Sehari setelahnya, mereka kembali mengirimkan pesan yang sama: bahwa "hampir tidak mungkin" Zubaydah memiliki informasi yang mereka cari. Mitchell mengaku namanya tercantum dalam dokumen.

Aparat di markas besar CTC yang dipimpin oleh Jose Rodriguez memaksa prosedur dilanjutkan. Dalam selnya yang kotor, penuh dengan tai, muntahan, urin, dan rambut, Zubaydah sudah sangat terbiasa dengan siksaan. Begitu interrogator menyentikan jari dua kali, Zubaydah otomatis berebah di atas papan air.

"Penyiksaan terus menggunakan metode yang sama, dan tidak hanya menggunakan air, tapi juga urine. Saya juga terus muntah-muntah membuat kepala pusing dan perut tersiksa," tulis Zubaydah dalam jurnal penjaranya. "Luka lama di perut dan dada saya…rasanya terbuka kembali setiap saya muntah atau tenggelam."

Sebuah kaset rekaman interogasi yang diambil pada 11 Agustus dilabeli dengan peringatan "bersiaplah untuk menyaksikan sesuatu yang belum pernah dilihat sebelumnya."

Tim interogasi memerintahkan seseorang dari kantor pusat "melihat korban dengan mata kepala sendiri" mengingat perlakuan yang dianggap "mendekati batas hukum." Setelah meninjau ulang kaset video sesi penyiksaan Zubaydah yang "lumayan grafik" lewat sebuah conference call, tim pusat setuju untuk mengirimkan perwakilan.

Zubaydah ingat hari dimana dia kedatangan tamu dari Langley. "Kain diangkat dan saya melihat dua orang: seorang lelaki dan perempuan dalam pakaian normal," tulisnya di jurnal. "Baru beberapa menit kemudian saya sadar bahwa saya telanjang total di depan seorang perempuan. Untuk alasan agama dan moral, saya menutup kemaluan saya dengan tangan."

Sang lelaki melempar Zubaydah menghantam tembok. "Kalau kamu marah-marah lagi, kita akan mulai dari nol lagi, ngerti?"

Di titik ini, sang perempuan mulai membaca pertanyaan dari kertas yang dia pegang. Zubaydah sadar bahwa tangan si perempuan gemetaran.

Setelah kedua orang tersebut kembali ke AS, interogasi terus berlanjut.
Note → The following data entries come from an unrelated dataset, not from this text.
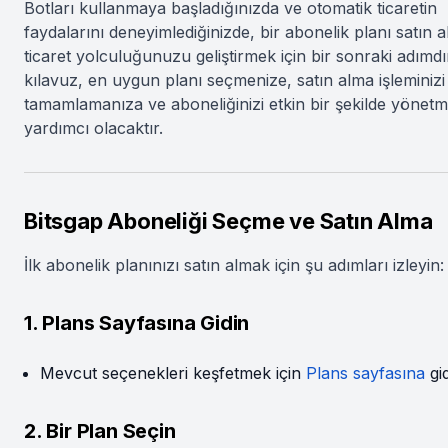
Botları kullanmaya başladığınızda ve otomatik ticaretin
faydalarını deneyimlediğinizde, bir abonelik planı satın 
ticaret yolculuğunuzu geliştirmek için bir sonraki adımdı
kılavuz, en uygun planı seçmenize, satın alma işleminizi
tamamlamanıza ve aboneliğinizi etkin bir şekilde yönet
yardımcı olacaktır.
Bitsgap Aboneliği Seçme ve Satın Alma
İlk abonelik planınızı satın almak için şu adımları izleyin:
1. Plans Sayfasına Gidin
Mevcut seçenekleri keşfetmek için
Plans sayfasına
gid
2. Bir Plan Seçin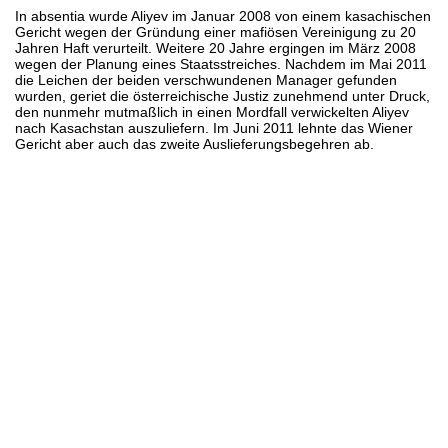
In absentia wurde Aliyev im Januar 2008 von einem kasachischen
Gericht wegen der Gründung einer mafiösen Vereinigung zu 20
Jahren Haft verurteilt. Weitere 20 Jahre ergingen im März 2008
wegen der Planung eines Staatsstreiches. Nachdem im Mai 2011
die Leichen der beiden verschwundenen Manager gefunden
wurden, geriet die österreichische Justiz zunehmend unter Druck,
den nunmehr mutmaßlich in einen Mordfall verwickelten Aliyev
nach Kasachstan auszuliefern. Im Juni 2011 lehnte das Wiener
Gericht aber auch das zweite Auslieferungsbegehren ab.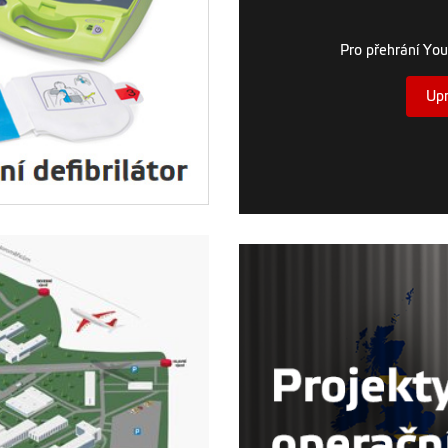
Pro přehrání You
Upr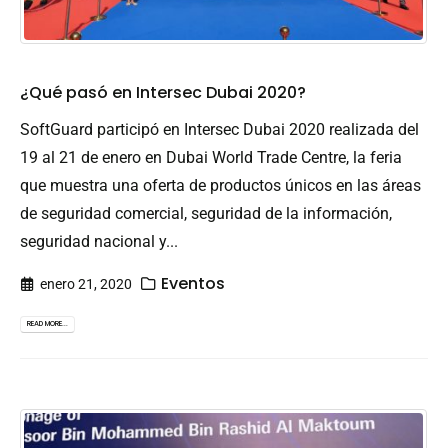
¿Qué pasó en Intersec Dubai 2020?
SoftGuard participó en Intersec Dubai 2020 realizada del
19 al 21 de enero en Dubai World Trade Centre, la feria
que muestra una oferta de productos únicos en las áreas
de seguridad comercial, seguridad de la información,
seguridad nacional y...
Eventos
enero 21, 2020
READ MORE...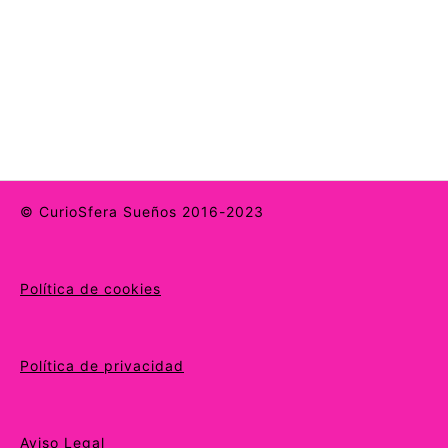
© CurioSfera Sueños 2016-2023
Política de cookies
Política de privacidad
Aviso Legal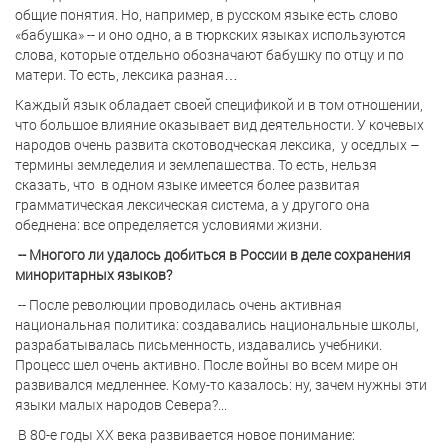
общие понятия. Но, например, в русском языке есть слово
«бабушка» -- и оно одно, а в тюркских языках используются
слова, которые отдельно обозначают бабушку по отцу и по
матери. То есть, лексика разная…
Каждый язык обладает своей спецификой и в том отношении,
что большое влияние оказывает вид деятельности. У кочевых
народов очень развита скотоводческая лексика,
у оседлых –
термины земледелия и землепашества. То есть, нельзя
сказать, что
в одном языке имеется более развитая
грамматическая лексическая система, а у другого она
обеднена: все определяется условиями жизни.
-- Многого ли удалось добиться в России в деле сохранения
миноритарных языков?
-- После революции проводилась очень активная
национальная политика: создавались национальные школы,
разрабатывалась письменность, издавались учебники.
Процесс шел очень активно. После войны во всем мире он
развивался медленнее. Кому-то казалось: ну, зачем нужны эти
языки малых народов Севера?...
В 80-е годы ХХ века развивается новое понимание: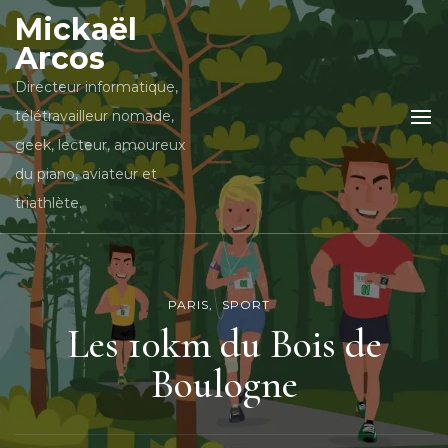
Mickaël
Arcos
Directeur informatique,
télétravailleur nomade,
geek, lecteur, amoureux
du piano, aviateur et
triathlète.
PARIS
SPORT
Les 10km du Bois de
Boulogne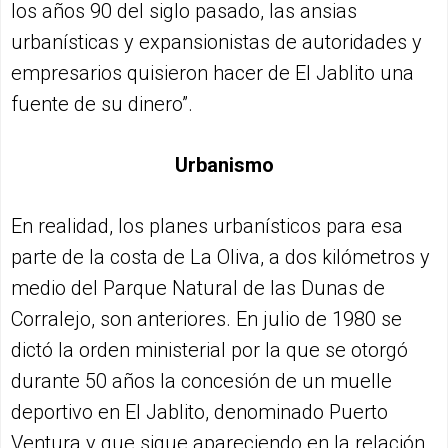
los años 90 del siglo pasado, las ansias
urbanísticas y expansionistas de autoridades y
empresarios quisieron hacer de El Jablito una
fuente de su dinero”.
Urbanismo
En realidad, los planes urbanísticos para esa
parte de la costa de La Oliva, a dos kilómetros y
medio del Parque Natural de las Dunas de
Corralejo, son anteriores. En julio de 1980 se
dictó la orden ministerial por la que se otorgó
durante 50 años la concesión de un muelle
deportivo en El Jablito, denominado Puerto
Ventura y que sigue apareciendo en la relación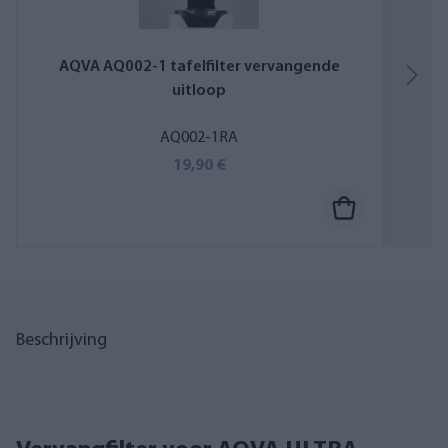
AQVA AQ002-1 tafelfilter vervangende
uitloop
AQ002-1RA
19,90 €
Beschrijving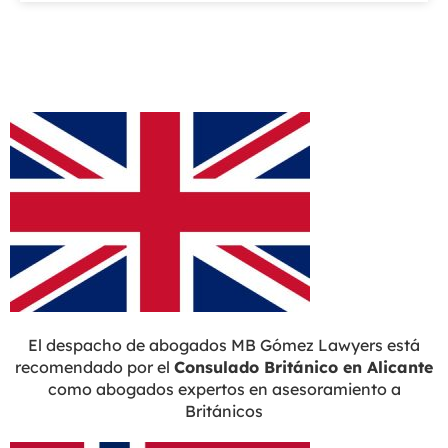
El despacho de abogados MB Gómez Lawyers está
recomendado por el
Consulado Británico en Alicante
como abogados expertos en asesoramiento a
Británicos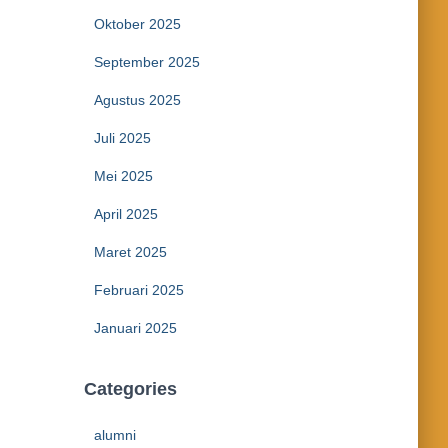
Oktober 2025
September 2025
Agustus 2025
Juli 2025
Mei 2025
April 2025
Maret 2025
Februari 2025
Januari 2025
Categories
alumni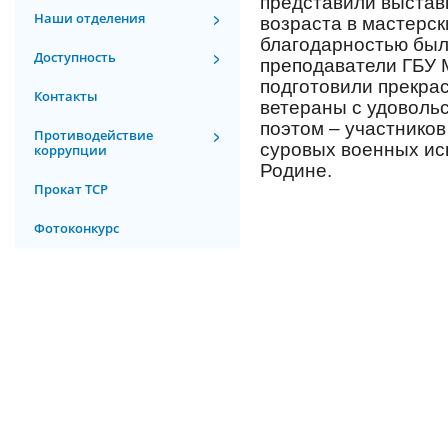
представили выстав
Наши отделения
возраста в мастерск
благодарностью был
Доступность
преподаватели ГБУ 
подготовили прекра
Контакты
ветераны с удовольс
поэтом – участников
Противодействие
суровых военных ис
коррупции
Родине.
Прокат ТСР
Фотоконкурс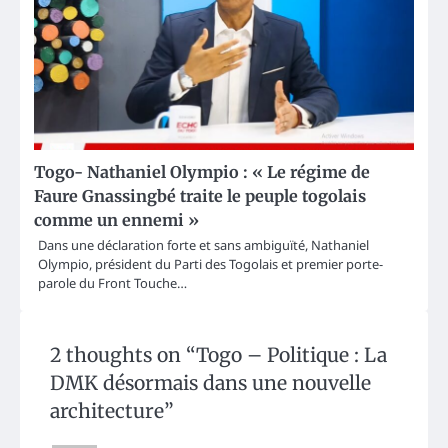
Togo- Nathaniel Olympio : « Le régime de
Faure Gnassingbé traite le peuple togolais
comme un ennemi »
Dans une déclaration forte et sans ambiguïté, Nathaniel
Olympio, président du Parti des Togolais et premier porte-
parole du Front Touche…
2 thoughts on “
Togo – Politique : La
DMK désormais dans une nouvelle
architecture
”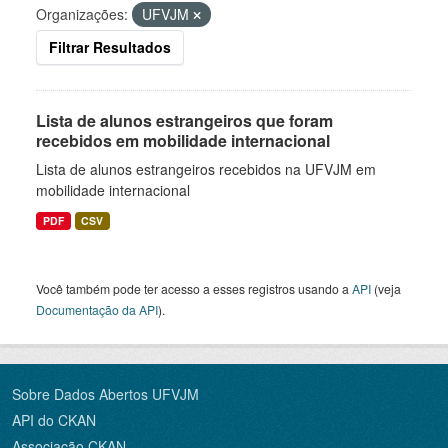
Organizações:
UFVJM
Filtrar Resultados
Lista de alunos estrangeiros que foram
recebidos em mobilidade internacional
Lista de alunos estrangeiros recebidos na UFVJM em
mobilidade internacional
PDF
CSV
Você também pode ter acesso a esses registros usando a
API
(veja
Documentação da API
).
Sobre Dados Abertos UFVJM
API do CKAN
Associação CKAN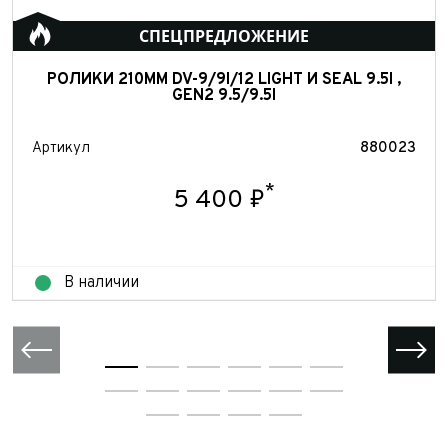
СПЕЦПРЕДЛОЖЕНИЕ
РОЛИКИ 210ММ DV-9/9I/12 LIGHT И SEAL 9.5I ,
GEN2 9.5/9.5I
Артикул
880023
*
5 400 ₽
В наличии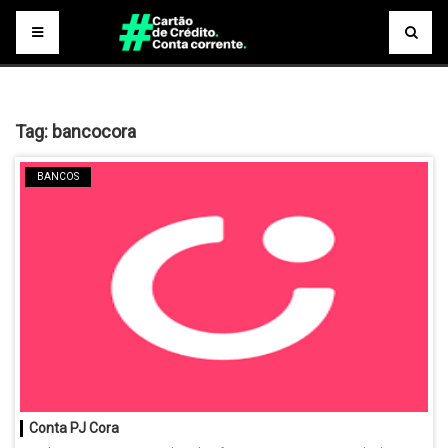
Tag:
bancocora
BANCOS
Conta PJ Cora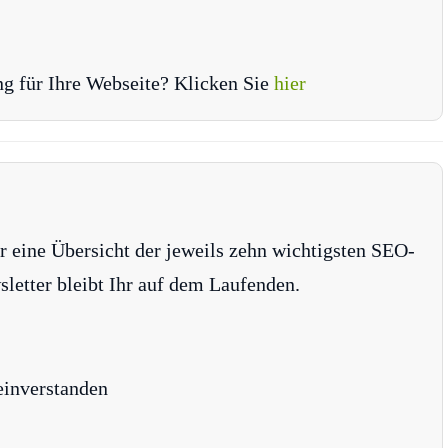
ng für Ihre Webseite? Klicken Sie
hier
r eine Übersicht der jeweils zehn wichtigsten SEO-
tter bleibt Ihr auf dem Laufenden.
einverstanden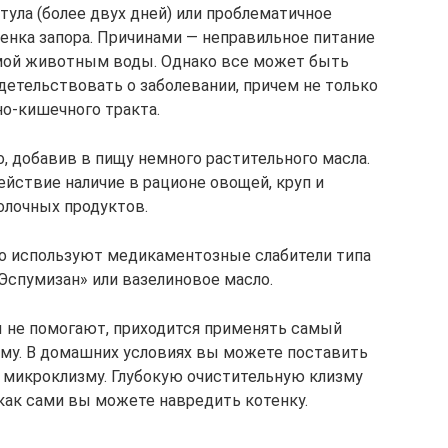
ула (более двух дней) или проблематичное
тенка запора. Причинами — неправильное питание
емой животным воды. Однако все может быть
детельствовать о заболевании, причем не только
о-кишечного тракта.
 добавив в пищу немного растительного масла.
йствие наличие в рационе овощей, круп и
олочных продуктов.
то используют медикаментозные слабители типа
Эспумизан» или вазелиновое масло.
ды не помогают, приходится применять самый
зму. В домашних условиях вы можете поставить
 микроклизму. Глубокую очистительную клизму
 как сами вы можете навредить котенку.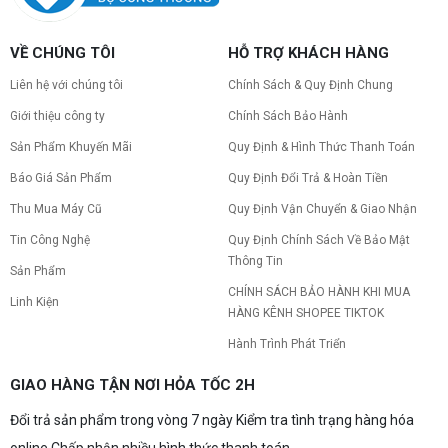
VỀ CHÚNG TÔI
HỖ TRỢ KHÁCH HÀNG
Liên hệ với chúng tôi
Chính Sách & Quy Định Chung
Giới thiệu công ty
Chính Sách Bảo Hành
Sản Phẩm Khuyến Mãi
Quy Định & Hình Thức Thanh Toán
Báo Giá Sản Phẩm
Quy Định Đổi Trả & Hoàn Tiền
Thu Mua Máy Cũ
Quy Định Vận Chuyển & Giao Nhận
Tin Công Nghệ
Quy Định Chính Sách Về Bảo Mật
Thông Tin
Sản Phẩm
CHÍNH SÁCH BẢO HÀNH KHI MUA
Linh Kiện
HÀNG KÊNH SHOPEE TIKTOK
Hành Trình Phát Triển
GIAO HÀNG TẬN NƠI HỎA TỐC 2H
Đổi trả sản phẩm trong vòng 7 ngày Kiểm tra tình trạng hàng hóa
online Chấp nhận nhiều hình thức thanh toán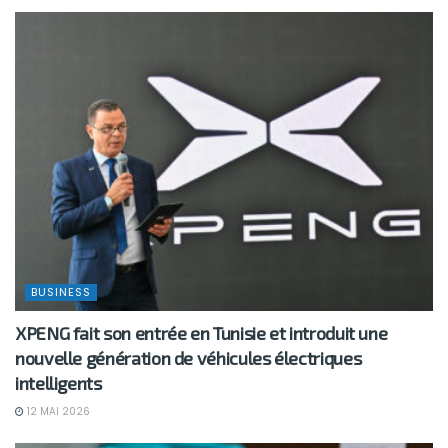
BUSINESS
XPENG fait son entrée en Tunisie et introduit une
nouvelle génération de véhicules électriques
intelligents
12 MAI 2026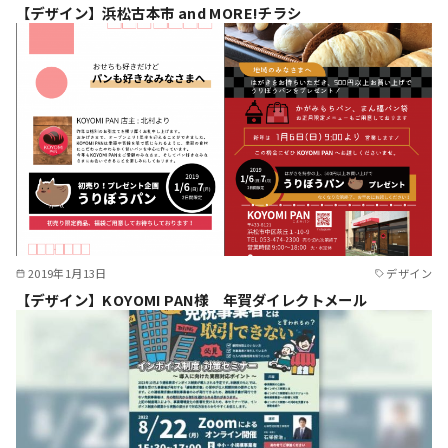
【デザイン】浜松古本市 and MORE!チラシ
2019年1月13日
デザイン
【デザイン】KOYOMI PAN様 年賀ダイレクトメール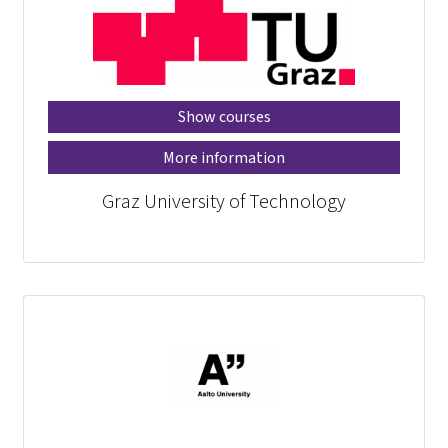
Show courses
More information
Graz University of Technology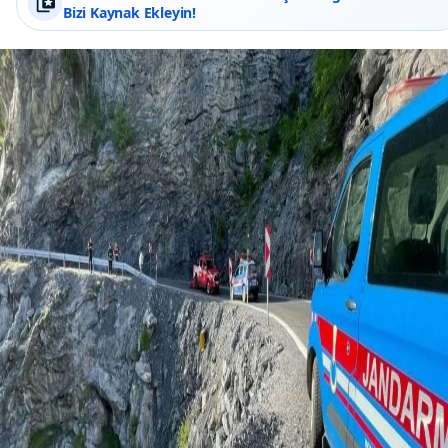
Bizi Kaynak Ekleyin!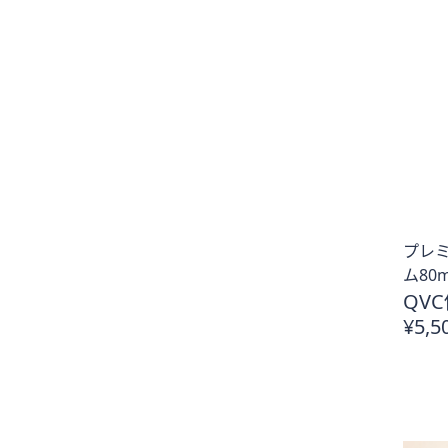
プレミ
ム80m
QVC
¥5,5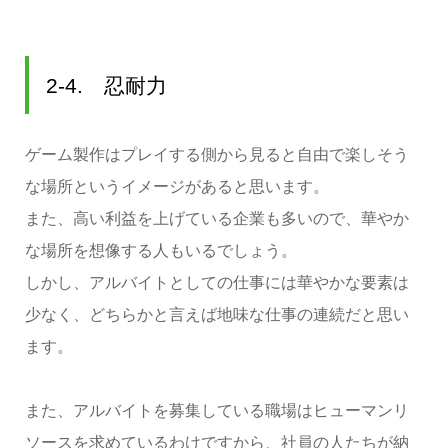
2-4. 忍耐力
ゲーム製作はプレイする側から見ると自由で楽しそう
な場所というイメージがあると思います。
また、高い利益を上げている企業も多いので、華やか
な場所を想像する人もいるでしょう。
しかし、アルバイトとしての仕事には華やかな要素は
少なく、どちらかと言えば地味な仕事の連続だと思い
ます。
また、アルバイトを募集している職場はヒューマンリ
ソースを求めているわけですから、社員の人たちが納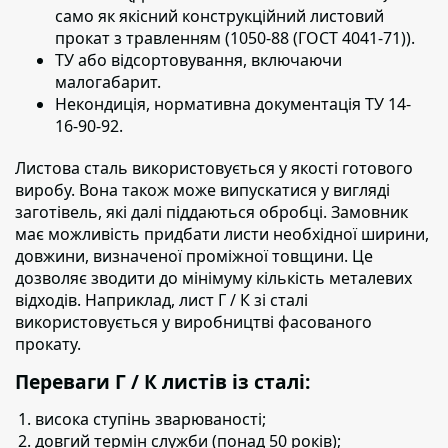
само як якісний конструкційний листовий
прокат з травленням (1050-88 (ГОСТ 4041-71)).
ТУ або відсортовування, включаючи
малогабарит.
Некондиція, нормативна документація ТУ 14-
16-90-92.
Листова сталь використовується у якості готового
виробу.
Вона також може випускатися у вигляді
заготівель, які далі піддаються обробці. Замовник
має можливість придбати листи необхідної ширини,
довжини, визначеної проміжної товщини. Це
дозволяє зводити до мінімуму кількість металевих
відходів. Наприклад, лист Г / К зі сталі
використовується у виробництві фасованого
прокату.
Переваги Г / К листів із сталі:
висока ступінь зварюваності;
довгий термін служби (понад 50 років);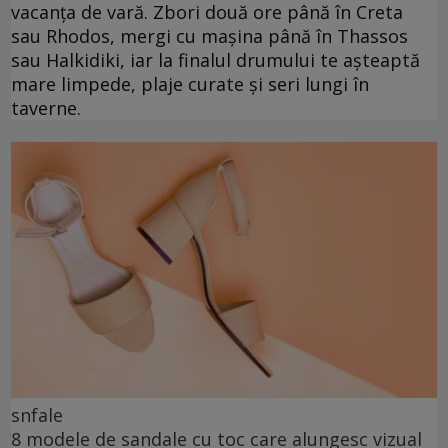
vacanța de vară. Zbori două ore până în Creta
sau Rhodos, mergi cu mașina până în Thassos
sau Halkidiki, iar la finalul drumului te așteaptă
mare limpede, plaje curate și seri lungi în
taverne.
snfale
8 modele de sandale cu toc care alungesc vizual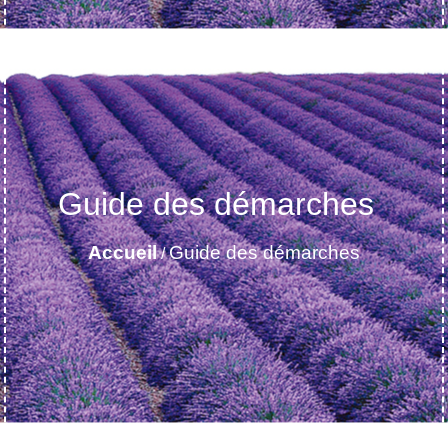
Guide des démarches
Accueil
Guide des démarches
/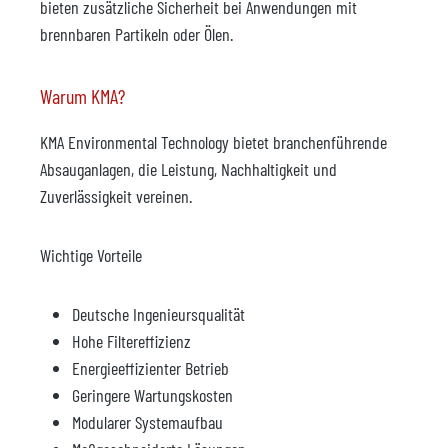
bieten zusätzliche Sicherheit bei Anwendungen mit
brennbaren Partikeln oder Ölen.
Warum KMA?
KMA Environmental Technology bietet branchenführende
Absauganlagen, die Leistung, Nachhaltigkeit und
Zuverlässigkeit vereinen.
Wichtige Vorteile
Deutsche Ingenieursqualität
Hohe Filtereffizienz
Energieeffizienter Betrieb
Geringere Wartungskosten
Modularer Systemaufbau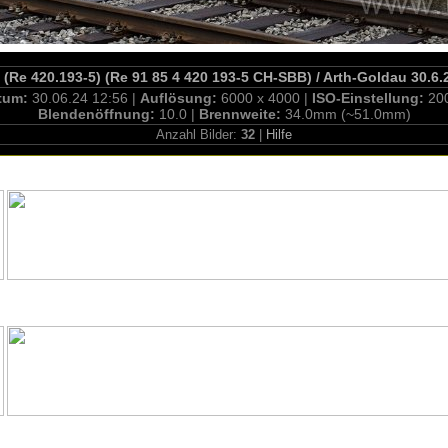
 (Re 420.193-5) (Re 91 85 4 420 193-5 CH-SBB) / Arth-Goldau 30.6.
tum:
30.06.24 12:56 |
Auflösung:
6000 x 4000 |
ISO-Einstellung:
20
Blendenöffnung:
10.0 |
Brennweite:
34.0mm (~51.0mm)
Anzahl Bilder:
32
|
Hilfe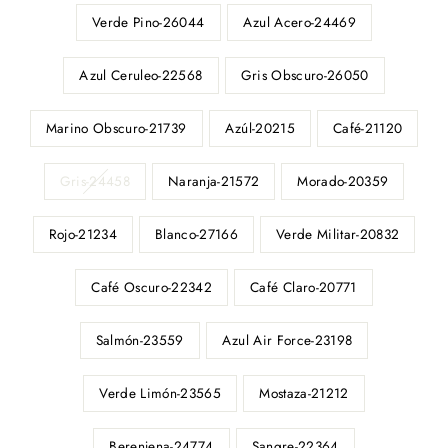
Verde Pino-26044
Azul Acero-24469
Azul Ceruleo-22568
Gris Obscuro-26050
Marino Obscuro-21739
Azúl-20215
Café-21120
Gris-24458
Naranja-21572
Morado-20359
Rojo-21234
Blanco-27166
Verde Militar-20832
Café Oscuro-22342
Café Claro-20771
Salmón-23559
Azul Air Force-23198
Verde Limón-23565
Mostaza-21212
Berenjena-24774
Sangre-22364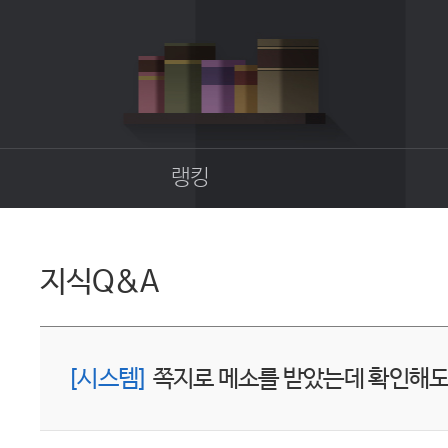
랭킹
종합랭킹
길드랭킹
지식Q&A
업
[시스템]
쪽지로 메소를 받았는데 확인해도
Salah seorang interogator yang dinilai 'sedikit lebih baik' dibanding yang lain dinamakan Zubaydah "Tuan baik."

Di bulan itu, markas CIA menerima laporan bahwa interogasi Zubaydah dianggap sukses. Memo ini mencatat "metode interogasi agresif seperti ini bisa dijadikan standar untuk interogasi tawanan bernilai tinggi di masa depan."